HETEROCYCLES

Note | Special issue | Vol. 82, No. 1, 2010, pp. 909-915
Received, 14th June, 2010, Accepted, 21st July, 2010, Published online, 22nd July, 2010.
DOI: 10.3987/COM-10-S(E)57

■ Simple Deuterium Introduction at α-Position of Carbonyl in Diazirinyl Derivatives for Photoaffinity Labeling

Yuta Murai, Miho Takahashi, Yasuyuki Muto, Yasumaru Hatanaka, and Makoto Hashimoto*

Graduate School of Agriculture, Hokkaido University, Kita 9 Nishi 9, Kita-ku, Sapporo, Hokkaido 060-0589, Japan

Abstract

Post-functional deuterium incorporation into diazirinyl acetophenone derivatives is reported. Treatment of the compounds with sodium hydroxide in CH3OD at rt for 10 min achieved deuterium incorporation at α-position of the carbonyl group without decomposition of diazirinyl ring. Further deuterium can introduce by reduction of benzyl carbonyl with triethylsilane-d-TFA. Straightforward deuterium introduction into diazirinyl derivatives may contribute to the functional analysis of low molecular compounds with diazirine-based photoaffinity labeling.

Photoaffinity labeling is a powerful method in the study of biological structures and functions, and the selection of photophores is very important for successful photoaffinity labeling experiments. (3-Trifluoromethyl)phenyldiazirine (TPD), which is a precursor of carbene, is one of the most reliable photophores for photoaffinity labeling owing to the chemical stability of the precursor and high reactivity of the generated carbene.1 A tag for the detection and purification of photolabeled components has to be introduced into the ligand derivatives, and MS spectrometry will be useful to identify photolabeled components.
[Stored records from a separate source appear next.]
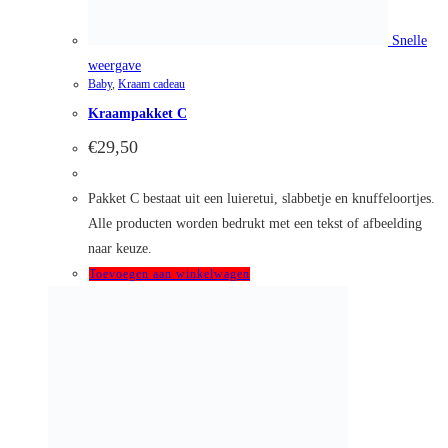
Snelle
weergave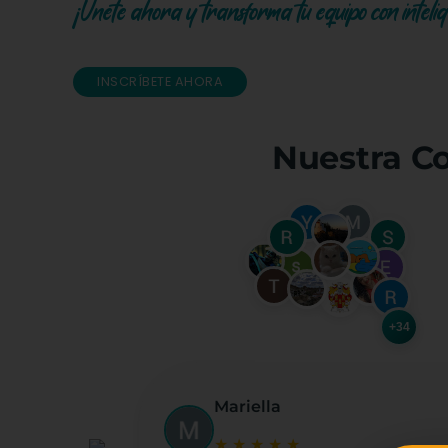
¡Únete ahora y transforma tu equipo con intelige
INSCRÍBETE AHORA
Nuestra C
+34
Mariella
★
★
★
★
★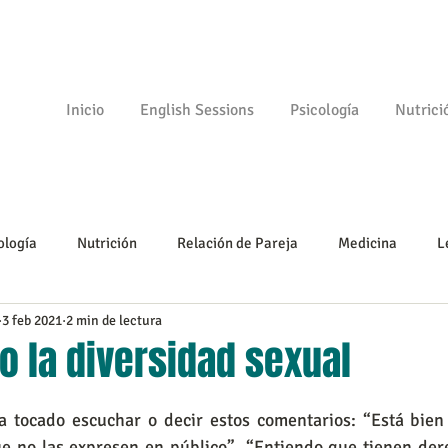
Inicio
English Sessions
Psicología
Nutrici
ología
Nutrición
Relación de Pareja
Medicina
L
3 feb 2021
2 min de lectura
Psicomotricidad
Empezando
Tu comunidad
Psicologí
o la diversidad sexual
ue no las expresen en público”, “Entiendo que tienen dere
Elucidation of the different mass numbers derived from a mixture of unlabeled and stableisotope-labeled photophores may be useful.2 Several protocols for the synthesis of a stableisotope-labeled TPD photophore have been reported.3, 4 Construction of the diazirinyl skeleton involves at least 5 step reactions from the corresponding halobenzene derivatives.5 Addition of a stable isotope after construction of the phenyl diazirinyl ring (post-functional) is the recommended synthetic strategy. We describe the effective synthesis of deuterium-labeled TPD compounds with H/D exchange at α-position of carbonyl compounds.
Deuterium labeling of organic compounds can be achieved by means of syntheses starting from suitable isotope marker precursors or via isotope exchange reactions. The latter approach appears to be more valuable since the deuterium can possibly be introduced post-functionally. H/D exchange reactions have been reported under alkaline6 or acidic7 conditions in protic polar solvents, such as CH3OD and D2O, and substitution of the functional group with a deuterium source and alkaline conditions in aprotic solvent such as CDCl3.8 Although easier H/D exchange was achieved under alkaline conditions in protic media, in the reported conditions, the reaction mixture should be refluxed for a long time, which seems to be a harsh condition for the diazirinyl moiety. The development of milder conditions for the H/D exchange is therefore required. In our strategy, the substrate was treated with sodium hydroxide in CD3OD at rt for a short time to make the reaction mixture homogeneous. Screening condition was performed with 2’-methoxy propiophenone 1 as the model compound (Scheme 1). Compound 1 was used at < 0.1 M in 1M NaOH in CD3OD and the rm was stirred at rt for 10 min. The rm was partitioned between 1M HCl-D2O and CDCl3. The incorporation of deuterium was estimated as over 94% by 1H-NMR in compound 1-d2 (Table 1, entry 1). There was no decrease in deuterium incorporation between before and after work up.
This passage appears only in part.